Route information
- Maintained by Secretariat of Communications and Transportation

Location
- Country: Mexico

Highway system
- Mexican Federal Highways; List; Autopistas;

= Mexican Federal Highway 200D =

Toll highway in Mexico

Federal Highway 200D is the toll highways paralleling Fed. 200, and has two separate improved segments of designated roadway. Fed200D in Colima funnels traffic from Manzanillo toward Fed. 110 to the city of Colima; the segment in Guerrero serves as a bypass of Tecpan.

A third segment, from Arriaga to Ocozocuautla in Chiapas, is officially Fed. 200D but the signage identifies it as Fed. 190D.

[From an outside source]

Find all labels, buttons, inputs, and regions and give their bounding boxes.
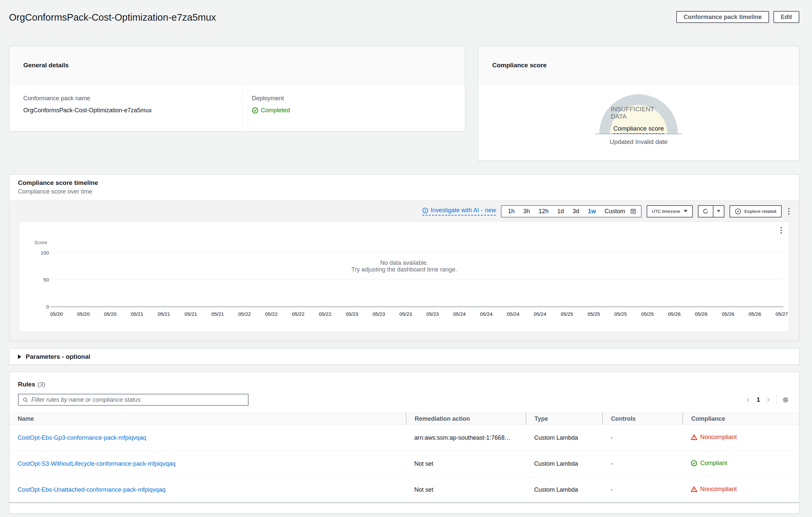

A fourth Segment will go from Tepic to Compostela. Phase 1 is to build a new toll road from Compostela to near the town of Mazatan, there, It will meet with Mexican Federal Highway 70D, whose purpose is to Facilitate Access to Puerto Vallarta from Guadalajara. Phase 2 Requires Extending the road North to Tepic Where it Meets Mexican Federal Highway 15D to Facilitate Access to Puerto Vallarta from Tepic.

==Manzanillo-Colima==

Fed200D in Colima expedites traffic from near the southern terminus of Fed. 110 into Manzanillo, terminating at Armería, Colima. This 46 km highway is operated by Promotora y Operadora de Infraestructura, S.A.B. de C.V. (PINFRA).

The highway begins at an interchange with Fed200 and the non-toll Libramiento de Manzanillo and proceeds south to the Pacific coast, where it parallels a railroad line. The only toll plaza is located near Cuyutlán. The road then turns inland and has one interchange to serve Armería, then ends east of that town where travelers can continue to Colima City on Fed. 110.

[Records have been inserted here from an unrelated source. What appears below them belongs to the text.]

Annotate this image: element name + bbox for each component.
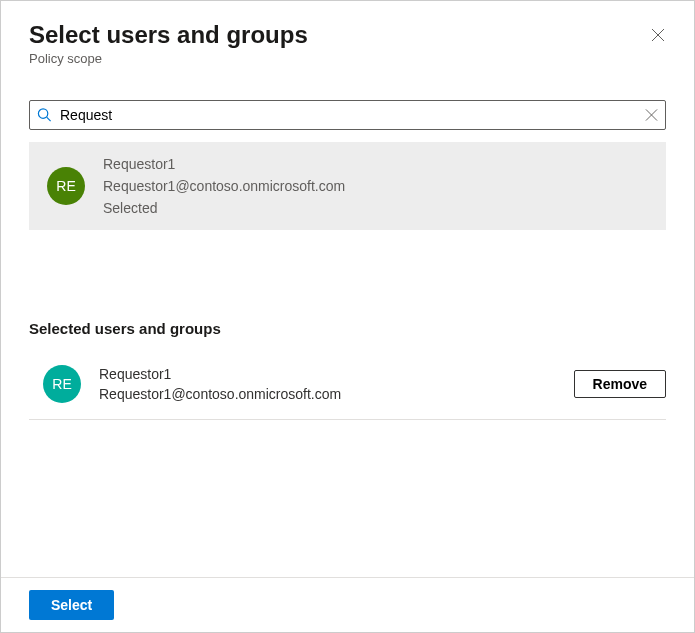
remove-button[interactable]: Remove bbox=[574, 370, 666, 398]
close-button[interactable] bbox=[646, 23, 670, 47]
selected-email: Requestor1@contoso.onmicrosoft.com bbox=[99, 386, 556, 402]
selected-list: RE Requestor1 Requestor1@contoso.onmicro… bbox=[29, 361, 666, 420]
panel-title: Select users and groups bbox=[29, 21, 666, 49]
panel-subtitle: Policy scope bbox=[29, 51, 666, 66]
select-button[interactable]: Select bbox=[29, 590, 114, 620]
panel-header: Select users and groups Policy scope bbox=[1, 1, 694, 74]
clear-search-icon[interactable] bbox=[645, 109, 658, 122]
avatar: RE bbox=[43, 365, 81, 403]
result-email: Requestor1@contoso.onmicrosoft.com bbox=[103, 178, 345, 194]
selected-text: Requestor1 Requestor1@contoso.onmicrosof… bbox=[99, 366, 556, 402]
selected-name: Requestor1 bbox=[99, 366, 556, 382]
panel-footer: Select bbox=[1, 577, 694, 632]
search-result-item[interactable]: RE Requestor1 Requestor1@contoso.onmicro… bbox=[29, 142, 666, 230]
selected-item: RE Requestor1 Requestor1@contoso.onmicro… bbox=[29, 361, 666, 420]
panel-content: RE Requestor1 Requestor1@contoso.onmicro… bbox=[1, 74, 694, 577]
result-text: Requestor1 Requestor1@contoso.onmicrosof… bbox=[103, 156, 345, 216]
close-icon bbox=[651, 28, 665, 42]
search-input[interactable] bbox=[29, 100, 666, 130]
selected-heading: Selected users and groups bbox=[29, 320, 666, 337]
result-status: Selected bbox=[103, 200, 345, 216]
avatar: RE bbox=[47, 167, 85, 205]
search-wrapper bbox=[29, 100, 666, 130]
result-name: Requestor1 bbox=[103, 156, 345, 172]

==Autopista Tepic-Compostela & Ramal a Compostela==

Autopista Tepic-Compostela is the first segment, it is a 28 km road that is under Construction from its interchange on Autopista Guadalajara-Tepic & Libramiento de Tepic in San Cayetano to Mexican Federal Highway 68D in Compostela, it does not have a scheduled opening date.

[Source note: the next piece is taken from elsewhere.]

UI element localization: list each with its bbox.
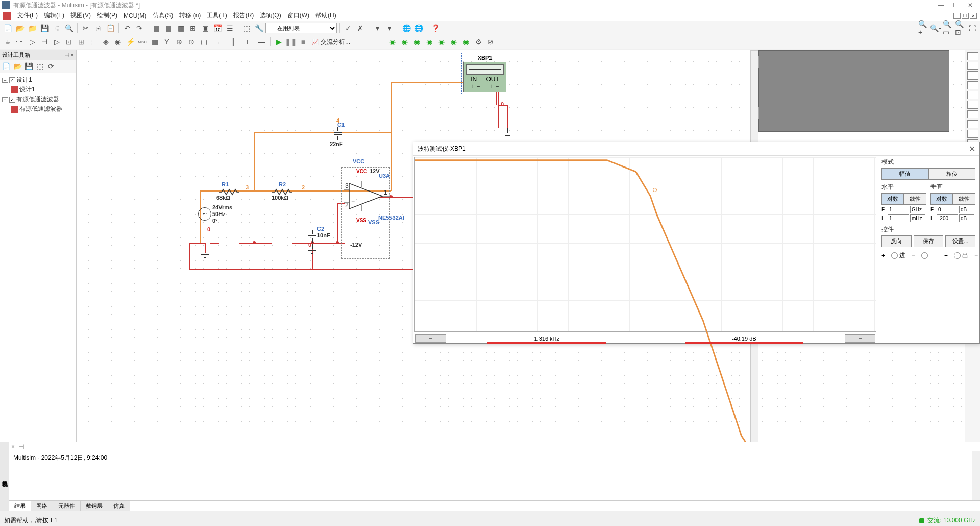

Ramal a Compostela is the second segment, it is a 13 km road from Mexican Federal Highway 68D in Compostela to it Terminus on Autopista Jala-Compostela near Mazatan, it is open and Fully operational since February 13, 2017 and is Maintained by OCACSA

==Libramiento de Tecpan==

OCACSA maintains Fed. 200D's other signaged segment, the Libramiento de Tecpan, which serves as a bypass of Tecpan de Galeana, Guerrero. While Federal Highway 180 swings up to Tecpan, the bypass allows travelers between Acapulco and Zihuatanejo to save time by bypassing the road altogether. The toll per automobile is 30 pesos to travel the full course of the road.